WHAT NEEDS TO BE DONE: Reproduce the whole listing that follows, character for character, and drop the images.
[SOURCE DATA — start]
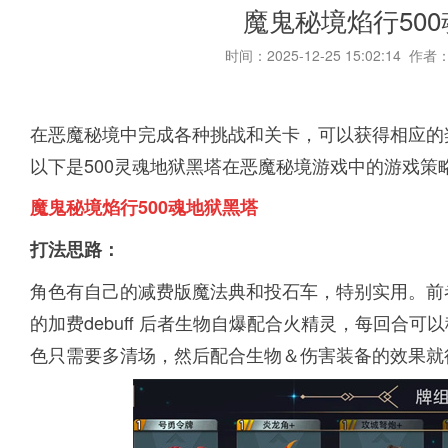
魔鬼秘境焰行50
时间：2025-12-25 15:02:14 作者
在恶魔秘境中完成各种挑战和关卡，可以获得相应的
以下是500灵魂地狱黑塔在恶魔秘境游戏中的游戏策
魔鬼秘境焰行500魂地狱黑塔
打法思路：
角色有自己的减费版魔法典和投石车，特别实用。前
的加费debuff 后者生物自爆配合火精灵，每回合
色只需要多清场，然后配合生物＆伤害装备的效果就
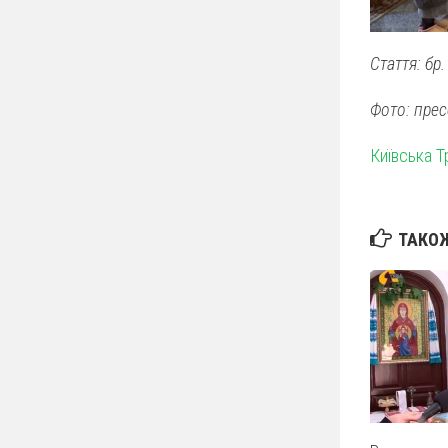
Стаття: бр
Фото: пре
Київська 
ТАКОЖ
[SOURCE DATA — finish]
OUTPUT BELOW:
魔鬼秘境焰行50
时间：2025-12-25 15:02:14 作者
在恶魔秘境中完成各种挑战和关卡，可以获得相应的
以下是500灵魂地狱黑塔在恶魔秘境游戏中的游戏策
魔鬼秘境焰行500魂地狱黑塔
打法思路：
角色有自己的减费版魔法典和投石车，特别实用。前
的加费debuff 后者生物自爆配合火精灵，每回合
色只需要多清场，然后配合生物＆伤害装备的效果就
Стаття: бр
Фото: пре
Київська 
ТАКОЖ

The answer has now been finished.